Sorry about the issues and all the back and forth. There must be something I'm missing to reproduce but I can't see it right now.

mjafin commented 10 years ago

OK so did some further testing. If I specify mutect, freebayes and cn.mops, I only get freebayes vcf in the final folder. However, if I drop cn.mops, both mutect and freebayes get handled correctly. I don't plan on using cn.mops at this point in time, but something must be going wrong with it.
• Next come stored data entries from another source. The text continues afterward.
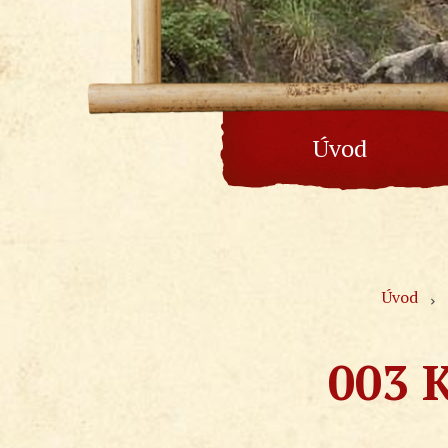
Úvod
Úvod
003 K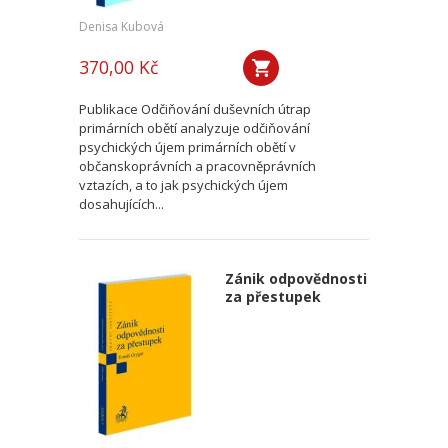
Denisa Kubová
370,00 Kč
Publikace Odčiňování duševních útrap
primárních obětí analyzuje odčiňování
psychických újem primárních obětí v
občanskoprávních a pracovněprávních
vztazích, a to jak psychických újem
dosahujících...
Zánik odpovědnosti
za přestupek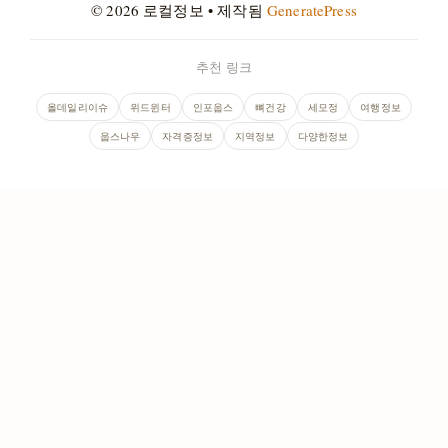
© 2026 로컬정보
• 제작됨
GeneratePress
추천 링크
올데일리이슈
위드윈터
인포웁스
뼈건강
세모정
여행정보
웁스나우
자격증정보
지역정보
다양한정보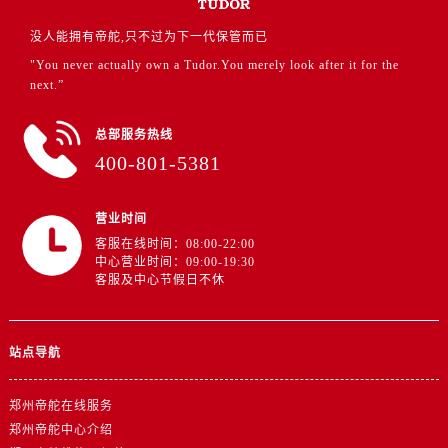
江西省宜春市袁州区中山中路帝舵售后服务中心（需提前预约）
没人能拥有帝舵,只不过为下一代保管而已
江西省鹰潭市月湖区胜利东路帝舵售后服务中心（需提前预约）
"You never actually own a Tudor.You merely look after it for the
山东省德州市德城区东风中路帝舵售后服务中心（需提前预约）
next.”
山东省东营市东营区济南路帝舵售后服务中心（需提前预约）
总部服务热线
山东省济南市历下区经十路11111号华润中心写字楼（万象城）15层1508室帝舵售后服务中心（需提前预约）
400-801-5381
山东省济宁市任城区太白楼路帝舵售后服务中心（需提前预约）
山东省莱芜市文化南路8号银座商城名表维修一楼名表维修帝舵售后服务中心（需提前预约）
营业时间
山东省临沂市兰山区解放路帝舵售后服务中心（需提前预约）
客服在线时间：08:00-22:00
山东省日照市东港区烟台路帝舵售后服务中心（需提前预约）
中心营业时间：09:00-19:30
山东省泰安市泰山区财源街道泰山大街帝舵售后服务中心（需提前预约）
客服及中心节假日不休
山东省威海市环翠区新威海路89号振华商厦一楼名表维修帝舵售后服务中心（需提前预约）
山东省潍坊市奎文区东风东街帝舵售后服务中心（需提前预约）
站点导航
山东省枣庄市滕州市北辛路与善国路交叉口帝舵售后服务中心（需提前预约）
山东省淄博市张店区金晶大道帝舵售后服务中心（需提前预约）
郑州帝舵在线服务
上海市黄浦区南京东路299号宏伊国际广场写字楼8层806室帝舵售后服务中心（需提前预约）
郑州帝舵中心介绍
上海市徐汇区虹桥路3号港汇中心2座37层3705室帝舵售后服务中心（需提前预约）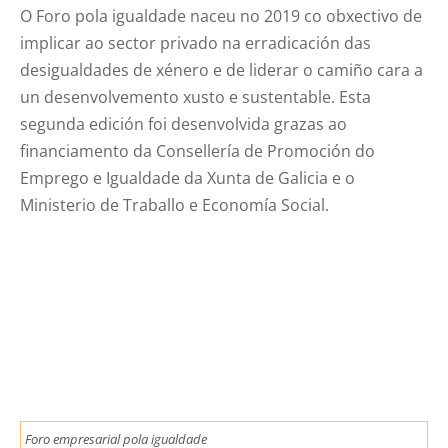
O Foro pola igualdade naceu no 2019 co obxectivo de
implicar ao sector privado na erradicación das
desigualdades de xénero e de liderar o camiño cara a
un desenvolvemento xusto e sustentable. Esta
segunda edición foi desenvolvida grazas ao
financiamento da Consellería de Promoción do
Emprego e Igualdade da Xunta de Galicia e o
Ministerio de Traballo e Economía Social.
Foro empresarial pola igualdade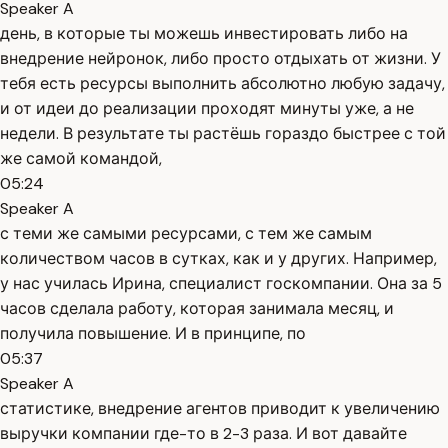
Speaker A
день, в которые ты можешь инвестировать либо на
внедрение нейронок, либо просто отдыхать от жизни. У
тебя есть ресурсы выполнить абсолютно любую задачу,
и от идеи до реализации проходят минуты уже, а не
недели. В результате ты растёшь гораздо быстрее с той
же самой командой,
05:24
Speaker A
с теми же самыми ресурсами, с тем же самым
количеством часов в сутках, как и у других. Например,
у нас училась Ирина, специалист госкомпании. Она за 5
часов сделала работу, которая занимала месяц, и
получила повышение. И в принципе, по
05:37
Speaker A
статистике, внедрение агентов приводит к увеличению
выручки компании где-то в 2-3 раза. И вот давайте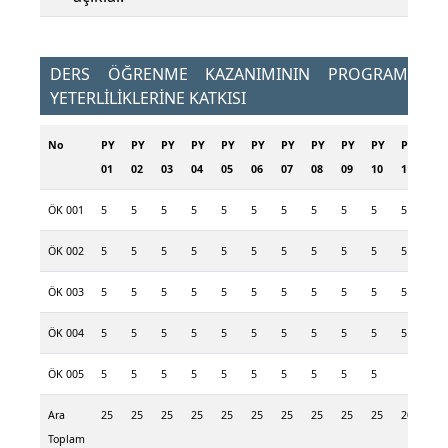
DERS ÖĞRENME KAZANIMININ PROGRAM
YETERLİLİKLERİNE KATKISI
No
PY
PY
PY
PY
PY
PY
PY
PY
PY
PY
PY
PY
01
02
03
04
05
06
07
08
09
10
11
12
ÖK 001
5
5
5
5
5
5
5
5
5
5
5
5
ÖK 002
5
5
5
5
5
5
5
5
5
5
5
ÖK 003
5
5
5
5
5
5
5
5
5
5
5
5
ÖK 004
5
5
5
5
5
5
5
5
5
5
5
5
ÖK 005
5
5
5
5
5
5
5
5
5
5
5
Ara
25
25
25
25
25
25
25
25
25
25
20
20
Toplam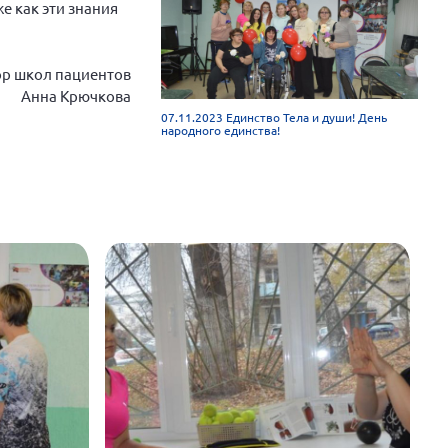
е как эти знания
ор школ пациентов
Анна Крючкова
07.11.2023 Единство Тела и души! День
народного единства!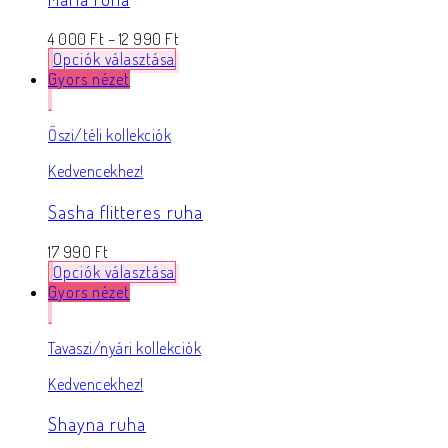
4 000
Ft
–
12 990
Ft
Opciók választása
Gyors nézet
Őszi/téli kollekciók
Kedvencekhez!
Sasha flitteres ruha
17 990
Ft
Opciók választása
Gyors nézet
Tavaszi/nyári kollekciók
Kedvencekhez!
Shayna ruha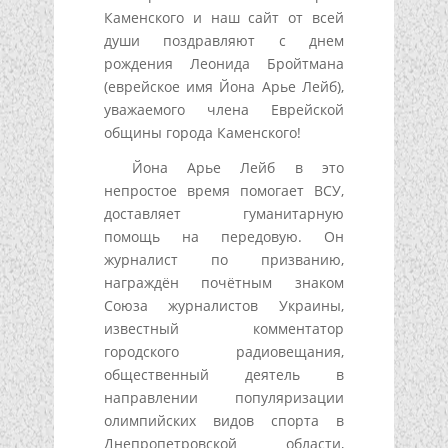
Каменского и наш сайт от всей
души поздравляют с днем
рождения Леонида Бройтмана
(еврейское имя Йона Арье Лейб),
уважаемого члена Еврейской
общины города Каменского!
Йона Арье Лейб в это
непростое время помогает ВСУ,
доставляет гуманитарную
помощь на передовую. Он
журналист по призванию,
награждён почётным знаком
Союза журналистов Украины,
известный комментатор
городского радиовещания,
общественный деятель в
направлении популяризации
олимпийских видов спорта в
Днепропетровской области,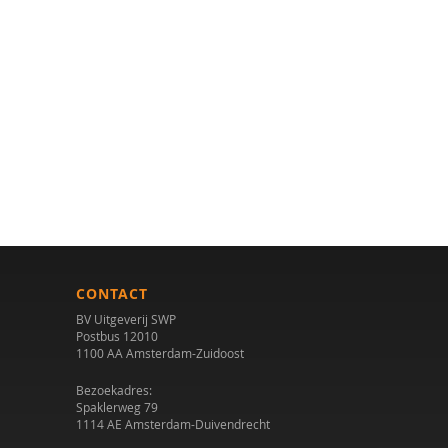
CONTACT
BV Uitgeverij SWP
Postbus 12010
1100 AA Amsterdam-Zuidoost
Bezoekadres:
Spaklerweg 79
1114 AE Amsterdam-Duivendrecht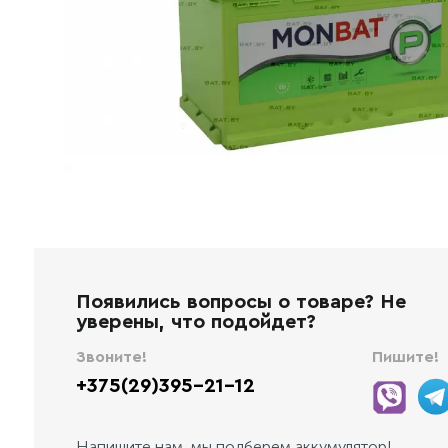
Появились вопросы о товаре? Не
уверены, что подойдет?
Звоните!
Пишите!
+375(29)395-21-12
Напишите нам, мы подберем аккумулятор!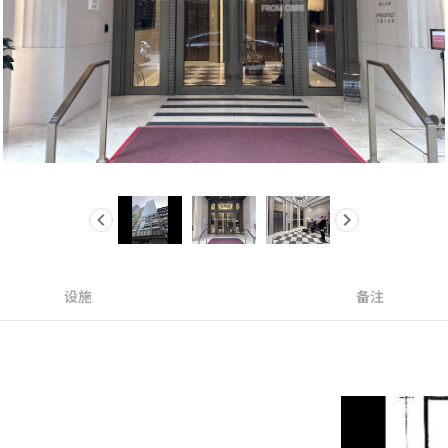
设施
备注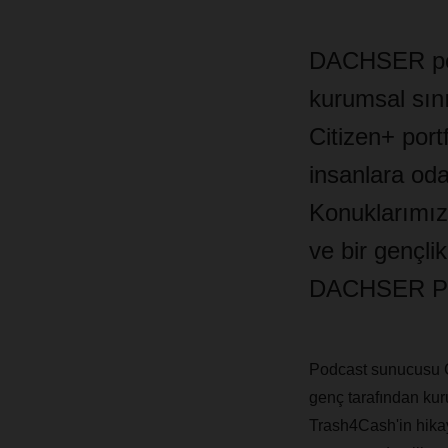
DACHSER podc
kurumsal sın
Citizen+ port
insanlara oda
Konuklarımız
ve bir gençli
DACHSER Proj
Podcast sunucusu C
genç tarafından kuru
Trash4Cash'in hika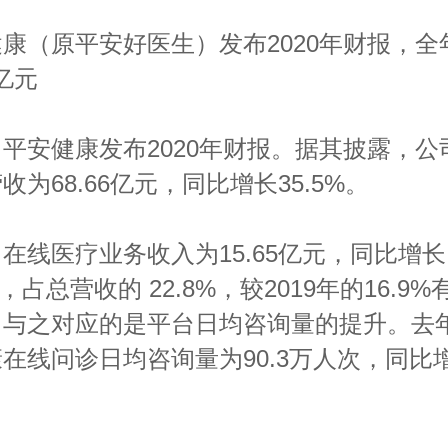
康（原平安好医生）发布2020年财报，全
6亿元
平安健康发布2020年财报。据其披露，公
收为68.66亿元，同比增长35.5%。
在线医疗业务收入为15.65亿元，同比增长
4%，占总营收的 22.8%，较2019年的16.9
。与之对应的是平台日均咨询量的提升。去
在线问诊日均咨询量为90.3万人次，同比
%。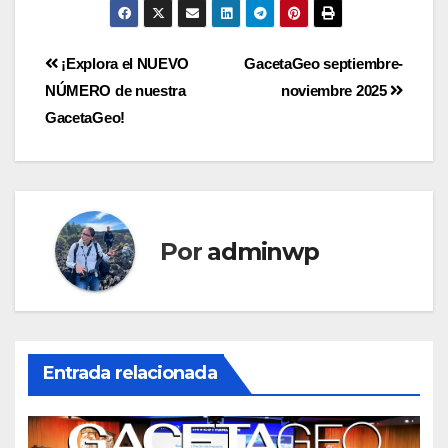
¡Explora el NUEVO
GacetaGeo septiembre-
NÚMERO de nuestra
noviembre 2025
GacetaGeo!
Por
adminwp
Entrada relacionada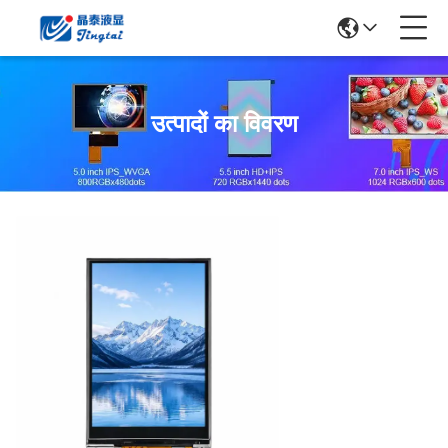
उत्पादों का विवरण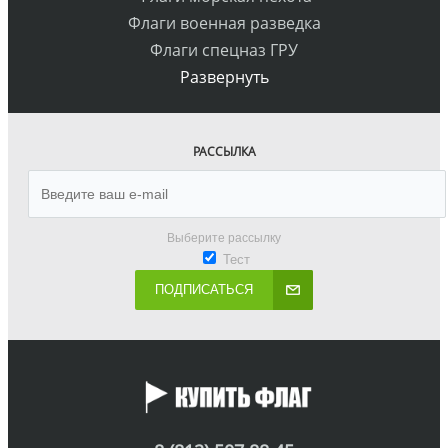
Флаги военная разведка
Флаги спецназ ГРУ
Развернуть
РАССЫЛКА
Выберите рассылку
Тест
ПОДПИСАТЬСЯ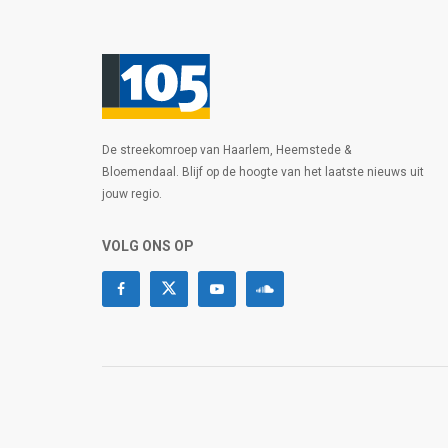
De streekomroep van Haarlem, Heemstede &
Bloemendaal. Blijf op de hoogte van het laatste nieuws uit
jouw regio.
VOLG ONS OP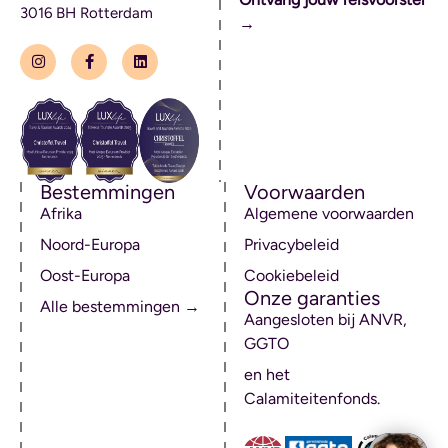
3016 BH Rotterdam
→
Bestemmingen
Voorwaarden
Afrika
Algemene voorwaarden
Noord-Europa
Privacybeleid
Oost-Europa
Cookiebeleid
Onze garanties
Alle bestemmingen →
Aangesloten bij ANVR,
GGTO
en het
Calamiteitenfonds.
chapmanb commented 10 years ago

Miika; To add a final point of confusion to this thread, I can't replicate this even if I have cn.mops added as well. So now I'm officially confused. Since cn.mops is still experimental and needs lots of validation I'll leave this for now and we can return to it if we see the issue in the future. Sorry again about the issues and my inability to reproduce.